Keywords

1 Introduction

The k-median/means problem is a classical optimization problem in which one must choose k facilities from a given set of candidate locations to serve a set of clients, so as to minimize the total distance cost between the clients and their closest facilities. This problem attracts research interests from various domains, such as computer science, data science, and operations research.

In general metric, both k-median and k-means are NP-hard, more precisely, APX-hard. The k-median is hard to approximate within a factor of (\(1+2/e\)), and the k-means is hard to approximate within a factor of (\(1+8/e\)) under P\(\ne \) NP [15, 23]. Both problems have been extensively studied in the literature from the perspective of approximation algorithms. The state-of-art approximation algorithm for k-median, to the best of our knowledge, is 2.67059 by Cohen-Addad et al. [8]. Kanungo et al. [24] give a (9+\(\varepsilon \))-approximation algorithm for k-means, which is improved to 6.357 by Ahmadian et al. [3].

However, the presence of outliers can significantly affect the solution of the k-median/means, where some clients may not be served by any facility (i.e. outliers) due to various reasons such as geographic constraints or capacity limitations. Excluding outliers may greatly reduce the clustering cost and improve the quality of the clustering. Despite practical considerations, identifying outliers in clustering is a crucial and intriguing part of algorithm design, for example, what we study in this paper, k-median with outliers (k-MedO) and k-means with outliers (k-MeaO), which we will formally define later in definition 1.

Both k-MedO and k-MeaO are more difficult than the vanilla version. In a seminal work, Charikar et al. [5] first introduce the problem of k-MedO in the literature (also called robust k-median), and design a bi-criteria (\(1+\lambda \), \(4+4/\lambda \))-approximation algorithm that always returns a clustering at cost at most \(4+4/\lambda \) times the optimum with violation of the outlier constraint by a factor of \(1+\lambda \). No constant approximation algorithm has been proposed for k-MedO until Chen [6] presents the first true constant approximation algorithm, whose approximation ratio is significantly improved to 7.081+\(\varepsilon \) by Krishnaswamy et al. [26] and 6.994+\(\varepsilon \) by Gupta et al. [17] via iterative LP rounding.

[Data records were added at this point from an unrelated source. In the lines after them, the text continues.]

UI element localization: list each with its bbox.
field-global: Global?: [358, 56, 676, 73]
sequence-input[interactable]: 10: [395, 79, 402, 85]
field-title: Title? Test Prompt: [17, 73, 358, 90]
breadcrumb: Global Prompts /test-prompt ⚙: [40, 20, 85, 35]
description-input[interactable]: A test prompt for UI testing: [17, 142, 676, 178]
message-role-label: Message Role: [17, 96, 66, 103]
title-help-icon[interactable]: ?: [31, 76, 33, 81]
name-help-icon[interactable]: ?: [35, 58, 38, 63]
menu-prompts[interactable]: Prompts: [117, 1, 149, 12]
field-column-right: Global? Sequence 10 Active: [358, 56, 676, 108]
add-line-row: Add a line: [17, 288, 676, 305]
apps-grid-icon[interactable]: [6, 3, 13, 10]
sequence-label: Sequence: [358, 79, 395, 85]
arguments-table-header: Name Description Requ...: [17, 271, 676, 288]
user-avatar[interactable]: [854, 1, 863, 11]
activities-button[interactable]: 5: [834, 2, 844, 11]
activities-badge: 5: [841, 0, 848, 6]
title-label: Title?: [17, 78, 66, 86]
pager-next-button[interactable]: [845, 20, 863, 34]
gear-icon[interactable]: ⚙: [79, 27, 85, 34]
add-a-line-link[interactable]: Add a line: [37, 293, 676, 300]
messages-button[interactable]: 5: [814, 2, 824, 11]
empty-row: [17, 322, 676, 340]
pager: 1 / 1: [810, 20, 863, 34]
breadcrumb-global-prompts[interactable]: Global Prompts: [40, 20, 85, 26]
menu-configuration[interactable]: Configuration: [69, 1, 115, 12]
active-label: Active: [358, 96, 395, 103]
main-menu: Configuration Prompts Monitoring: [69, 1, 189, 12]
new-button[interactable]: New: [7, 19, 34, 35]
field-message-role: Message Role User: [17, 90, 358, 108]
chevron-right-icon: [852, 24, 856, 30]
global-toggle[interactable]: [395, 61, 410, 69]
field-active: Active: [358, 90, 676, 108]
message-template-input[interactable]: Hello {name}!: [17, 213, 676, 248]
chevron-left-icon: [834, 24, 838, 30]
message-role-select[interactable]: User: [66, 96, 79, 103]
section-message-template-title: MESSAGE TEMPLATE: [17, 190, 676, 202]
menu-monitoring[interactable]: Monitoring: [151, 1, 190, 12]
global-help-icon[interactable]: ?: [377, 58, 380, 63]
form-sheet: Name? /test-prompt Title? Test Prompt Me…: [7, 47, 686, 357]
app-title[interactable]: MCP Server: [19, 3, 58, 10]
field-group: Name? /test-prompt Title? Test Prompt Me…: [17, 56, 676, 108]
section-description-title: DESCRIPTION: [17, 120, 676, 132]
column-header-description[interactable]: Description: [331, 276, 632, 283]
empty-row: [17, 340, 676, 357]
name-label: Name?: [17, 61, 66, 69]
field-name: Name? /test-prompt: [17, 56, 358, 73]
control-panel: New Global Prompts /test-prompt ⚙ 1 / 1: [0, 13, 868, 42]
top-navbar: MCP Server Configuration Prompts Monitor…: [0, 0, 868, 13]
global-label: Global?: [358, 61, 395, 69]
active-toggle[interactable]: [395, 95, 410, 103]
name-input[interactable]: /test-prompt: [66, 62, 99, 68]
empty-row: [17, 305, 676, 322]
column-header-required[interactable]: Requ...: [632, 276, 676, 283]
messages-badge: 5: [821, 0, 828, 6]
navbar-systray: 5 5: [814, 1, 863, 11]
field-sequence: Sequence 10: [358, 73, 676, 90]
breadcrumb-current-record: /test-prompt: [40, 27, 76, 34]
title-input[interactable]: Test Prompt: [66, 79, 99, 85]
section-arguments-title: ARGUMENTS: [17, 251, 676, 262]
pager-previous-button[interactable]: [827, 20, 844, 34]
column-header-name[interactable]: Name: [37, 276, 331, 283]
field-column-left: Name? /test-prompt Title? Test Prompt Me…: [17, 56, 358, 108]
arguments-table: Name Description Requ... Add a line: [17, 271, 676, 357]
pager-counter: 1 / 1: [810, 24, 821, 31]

For k-MeaO, Gupta et al. [18] give a bi-criteria approximation algorithm that outputs a solution with a ratio of 274 using at most O(mlogn) outliers, where m stands for the desired number of outliers and n corresponds to the total count of clients. Krishnaswamy et al. [26] first propose a true constant approximation algorithm of 53.002, which is quite far from the lower bound.

While there is a lot of work focusing on the approximation algorithms for k-MedO and k-MeaO, there is another research mainstream aiming at developing fixed-parameter tractable (fpt) approximations, which enables an additional factor of f(k) in the running time. Fpt algorithms have demonstrated their ability to overcome longstanding barriers in the field of approximation algorithms in recent years [11, 25], improving the best-known approximation factors in polynomial time for many classic NP-hard problems, e.g., k-vertex separator [27], k-cut [17] and k-treewidth deletion [16].

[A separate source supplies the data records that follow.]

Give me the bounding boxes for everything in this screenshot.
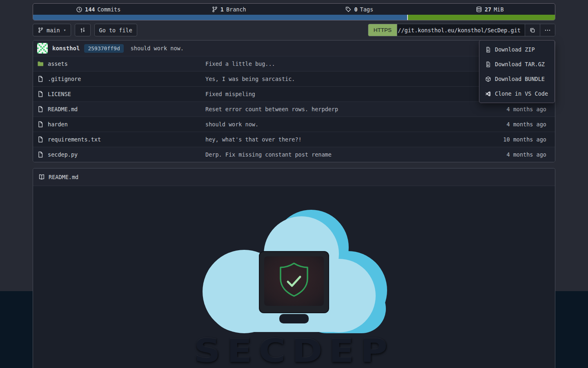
repo-stats-bar: 144 Commits 1 Branch 0 Tags 27 MiB: [33, 3, 555, 20]
repo-size-label: MiB: [494, 6, 503, 13]
language-segment-secondary[interactable]: [407, 15, 555, 20]
file-link[interactable]: secdep.py: [37, 151, 205, 158]
readme-content: SECDEP: [33, 186, 555, 368]
file-icon: [37, 151, 44, 158]
tags-stat[interactable]: 0 Tags: [294, 6, 425, 13]
table-row: requirements.txt hey, what's that over t…: [33, 132, 555, 147]
download-bundle-item[interactable]: Download BUNDLE: [479, 72, 555, 86]
commit-message-link[interactable]: should work now.: [131, 45, 184, 52]
file-commit-message[interactable]: Fixed a little bug...: [205, 61, 469, 67]
commit-author-link[interactable]: konsthol: [52, 45, 80, 52]
avatar[interactable]: [37, 43, 48, 54]
https-protocol-button[interactable]: HTTPS: [368, 24, 397, 36]
file-link[interactable]: assets: [37, 61, 205, 67]
readme-header: README.md: [33, 168, 555, 186]
file-link[interactable]: LICENSE: [37, 91, 205, 97]
go-to-file-button[interactable]: Go to file: [94, 24, 137, 36]
table-row: .gitignore Yes, I was being sarcastic.: [33, 71, 555, 86]
table-row: secdep.py Derp. Fix missing constant pos…: [33, 147, 555, 162]
file-commit-message[interactable]: Yes, I was being sarcastic.: [205, 76, 469, 82]
kebab-horizontal-icon: [544, 27, 551, 34]
clone-url-input[interactable]: https://git.konsthol.eu/konsthol/SecDep.…: [397, 24, 525, 36]
git-compare-icon: [80, 27, 86, 33]
repo-page: 144 Commits 1 Branch 0 Tags 27 MiB: [33, 3, 555, 368]
repo-size-stat[interactable]: 27 MiB: [425, 6, 555, 13]
file-icon: [37, 121, 44, 128]
file-name: .gitignore: [48, 76, 81, 82]
repo-stats-row: 144 Commits 1 Branch 0 Tags 27 MiB: [33, 4, 555, 15]
file-commit-message[interactable]: Derp. Fix missing constant post rename: [205, 151, 469, 158]
readme-title: README.md: [49, 174, 78, 180]
commits-count: 144: [85, 6, 95, 13]
language-segment-primary[interactable]: [33, 15, 407, 20]
table-row: assets Fixed a little bug...: [33, 56, 555, 71]
file-commit-message[interactable]: Reset error count between rows. herpderp: [205, 106, 469, 112]
branch-name: main: [47, 27, 60, 34]
file-link[interactable]: README.md: [37, 106, 205, 112]
branches-count: 1: [220, 6, 224, 13]
tag-icon: [345, 6, 352, 13]
file-commit-age: 10 months ago: [469, 136, 546, 143]
commits-stat[interactable]: 144 Commits: [33, 6, 164, 13]
download-targz-item[interactable]: Download TAR.GZ: [479, 57, 555, 72]
download-targz-label: Download TAR.GZ: [495, 61, 545, 67]
more-operations-button[interactable]: [540, 24, 555, 36]
zip-file-icon: [485, 47, 491, 53]
book-icon: [38, 174, 45, 180]
https-label: HTTPS: [374, 27, 392, 33]
file-name: harden: [48, 121, 68, 128]
secdep-logo-text: SECDEP: [194, 335, 394, 367]
file-name: README.md: [48, 106, 78, 112]
file-name: requirements.txt: [48, 136, 101, 143]
tags-label: Tags: [360, 6, 374, 13]
commits-label: Commits: [97, 6, 120, 13]
file-name: assets: [48, 61, 68, 67]
file-link[interactable]: .gitignore: [37, 76, 205, 82]
branches-stat[interactable]: 1 Branch: [164, 6, 294, 13]
file-icon: [37, 136, 44, 143]
vscode-icon: [485, 91, 491, 97]
table-row: README.md Reset error count between rows…: [33, 101, 555, 117]
file-link[interactable]: requirements.txt: [37, 136, 205, 143]
readme-panel: README.md: [33, 168, 555, 368]
package-icon: [485, 76, 491, 82]
zip-file-icon: [485, 61, 491, 67]
table-row: LICENSE Fixed mispeling: [33, 86, 555, 101]
identicon-image: [37, 43, 48, 54]
clone-vscode-label: Clone in VS Code: [495, 90, 548, 97]
file-commit-message[interactable]: should work now.: [205, 121, 469, 128]
tags-count: 0: [354, 6, 357, 13]
file-commit-age: 4 months ago: [469, 151, 546, 158]
branch-selector-button[interactable]: main ▾: [33, 24, 71, 36]
file-list-panel: konsthol 259370ff9d should work now. ass…: [33, 40, 555, 162]
clone-url-value: https://git.konsthol.eu/konsthol/SecDep.…: [397, 27, 521, 34]
git-branch-icon: [38, 27, 44, 33]
repo-toolbar: main ▾ Go to file HTTPS https://git.kons…: [33, 24, 555, 36]
file-commit-message[interactable]: hey, what's that over there?!: [205, 136, 469, 143]
copy-icon: [529, 27, 536, 34]
clone-vscode-item[interactable]: Clone in VS Code: [479, 86, 555, 101]
file-commit-age: 4 months ago: [469, 106, 546, 112]
database-icon: [476, 6, 482, 13]
git-branch-icon: [212, 6, 218, 13]
download-zip-item[interactable]: Download ZIP: [479, 42, 555, 57]
cloud-logo-image: [200, 206, 388, 336]
go-to-file-label: Go to file: [99, 27, 132, 34]
history-clock-icon: [76, 6, 82, 13]
download-bundle-label: Download BUNDLE: [495, 76, 545, 82]
secdep-cloud-logo: [200, 206, 388, 336]
file-commit-age: 4 months ago: [469, 121, 546, 128]
file-link[interactable]: harden: [37, 121, 205, 128]
download-zip-label: Download ZIP: [495, 46, 535, 53]
file-name: LICENSE: [48, 91, 71, 97]
clone-options-dropdown: Download ZIP Download TAR.GZ Download BU…: [479, 40, 555, 103]
copy-url-button[interactable]: [525, 24, 540, 36]
latest-commit-row: konsthol 259370ff9d should work now.: [33, 40, 555, 56]
file-icon: [37, 76, 44, 82]
commit-hash-badge[interactable]: 259370ff9d: [84, 44, 123, 53]
compare-branches-button[interactable]: [75, 24, 91, 36]
branches-label: Branch: [226, 6, 246, 13]
file-commit-message[interactable]: Fixed mispeling: [205, 91, 469, 97]
language-statistics-bar[interactable]: [33, 15, 555, 20]
table-row: harden should work now. 4 months ago: [33, 117, 555, 132]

Coresets turn out to be useful in fpt algorithm design for clustering recently. Coresets are small representative subsets of the original dataset that capture specific geometric structures of the data, which can help to develop existing algorithms. Agarwal et al. [1] first introduce the framework of coreset in computing diameter, width, and smallest bounding box, ball, and cylinder, initializing a research path of the coreset for many other combinatorial problems. In the classic k-median and k-means, Har-Peled and Mazumdar [19] first prove the existence of small coreset for k-median and k-means with size \(O(k\log n \varepsilon ^{-d})\) in Euclidean metrics and near-optimal size bounds have been obtained in more recent works by Cohen-Addad et al. [10, 22]. In general metric, a seminar paper by Chen [7] obtains coresets for k-median and k-means with size \(O(k \log n /\varepsilon )\) based on hierarchical sampling. However, coresets for k-MedO and k-MeaO seem to be less understood — previous results either suffer from exponential dependence on \((m+k)\) [12], or violate the constraint of k or m [20]. Recently, Huang et al. [21] present a near-optimal coreset for k-MedO and k-MeaO in Euclidean spaces with size \(O((m+k/\varepsilon ))\) based on uniform sampling.

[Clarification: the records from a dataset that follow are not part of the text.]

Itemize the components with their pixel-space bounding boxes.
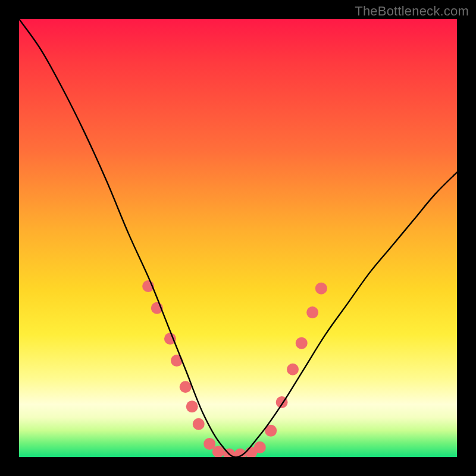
marker-dot: [193, 418, 205, 430]
curve-layer: [19, 19, 457, 457]
plot-area: [19, 19, 457, 457]
marker-dot: [186, 400, 198, 412]
marker-dot: [180, 381, 192, 393]
marker-dot: [287, 364, 299, 375]
marker-dot: [296, 337, 308, 349]
chart-stage: TheBottleneck.com: [0, 0, 476, 476]
marker-dot: [254, 441, 266, 453]
bottleneck-curve: [19, 19, 457, 457]
marker-dots-group: [142, 280, 327, 457]
marker-dot: [306, 306, 318, 318]
watermark-text: TheBottleneck.com: [355, 4, 469, 19]
marker-dot: [315, 283, 327, 295]
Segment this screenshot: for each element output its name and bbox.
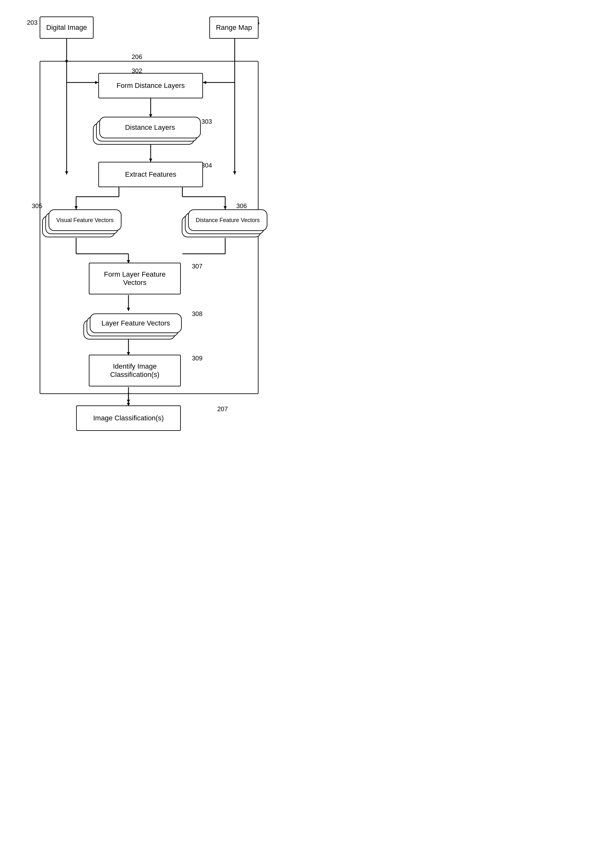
- ref-207: 207: [217, 406, 228, 413]
- ref-203: 203: [27, 19, 37, 26]
- ref-308: 308: [192, 310, 202, 318]
- digital-image-box: Digital Image: [40, 17, 94, 39]
- ref-306: 306: [236, 203, 247, 210]
- ref-305: 305: [32, 203, 42, 210]
- ref-206: 206: [132, 53, 142, 61]
- ref-307: 307: [192, 263, 202, 270]
- distance-layers-box: Distance Layers: [99, 117, 201, 138]
- range-map-box: Range Map: [209, 17, 258, 39]
- ref-303: 303: [201, 118, 212, 125]
- form-distance-layers-box: Form Distance Layers: [98, 73, 203, 98]
- form-layer-feature-vectors-box: Form Layer Feature Vectors: [89, 263, 181, 294]
- image-classifications-box: Image Classification(s): [76, 406, 181, 431]
- layer-feature-vectors-box: Layer Feature Vectors: [90, 313, 182, 333]
- ref-309: 309: [192, 355, 202, 362]
- ref-304: 304: [201, 162, 212, 169]
- extract-features-box: Extract Features: [98, 162, 203, 187]
- visual-feature-vectors-box: Visual Feature Vectors: [49, 209, 121, 231]
- identify-image-classifications-box: Identify Image Classification(s): [89, 355, 181, 386]
- distance-feature-vectors-box: Distance Feature Vectors: [188, 209, 267, 231]
- flowchart-diagram: 203 Digital Image 205 Range Map 206 302 …: [8, 6, 293, 425]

Building on the previous work of coresets, there are several fpt results for the clustering problem. For the classic k-median and k-means, (\(1+2/e+\varepsilon \)) and (\( 1+8/e+\varepsilon \)) fpt approximations are obtained by Cohen-Addad et al. [9], which are proven to be tight even in \(f(k, \varepsilon )\cdot n^{O(1)} \) time, assuming Gap-ETH. For the k-MedO and k-MeaO, existing work [2, 28] mostly overcomes the difficulty of identifying outliers by reducing the k-MedO/k-MeaO into a related \((k+m)\)-median/means problem, which leads to an exponential time dependency on the outlier number m. Agrawal et al. [2] present (\(1+2/e+\varepsilon \)) and (\( 1+8/e+\varepsilon \)) fpt approximations for k-MedO and k-MeaO respectively, in \(((k+m)/\varepsilon )^{O(m)}\cdot (k/\varepsilon )^{O(k)} \cdot n^{O(1)}\) time. In addition to coresets, k-means++ [4] is also considered as a dataset reduction for k-MeaO in Euclidean spaces in the literature [13, 28]. Though it is not stated explicitly, Statman et al. [28] yields a \((1+\varepsilon )\)-approximation for Euclidean k-MeaO in fpt time.

Our Contribution. In this paper, we propose a coreset-based technical framework for k-MedO and k-MeaO in general metric. We employ the coreset for k-MedO and k-MeaO as a reduction of search space, which would help us to avoid the exponential time dependency on m. We restrict ourselves to finding a good facility set based on the constructed client coreset with size \(O((k+m)\log n/\varepsilon )\). We propose a provably good approximate facility set by finding substitute facilities for leaders of clients in coreset, where leaders represent the clients with minimum cost in each optimal cluster. Moreover, leaders can be found easily in fpt(k) time by enumeration of k-sized subset from the coreset. Based on this idea, we derive a \((3+\varepsilon )\)-approximation for k-MedO and a \((9+\varepsilon )\)-approximation for the k-MeaO in \(((k+m)/\varepsilon )^{O(k)} \cdot n^{O(1)}\) time. It is worth noting that our result improves upon Akanksha et al. [2] in terms of running time, as the outlier count m is consistently much larger than the facility count k in practical but with a constant loss of approximation ratio. Also note that this matches with Goyal et al. [14] in terms of approximation ratio and asymptotic running time, but with a much simplified and straightforward technical framework, which is promising to apply to more (constrained) clustering problems.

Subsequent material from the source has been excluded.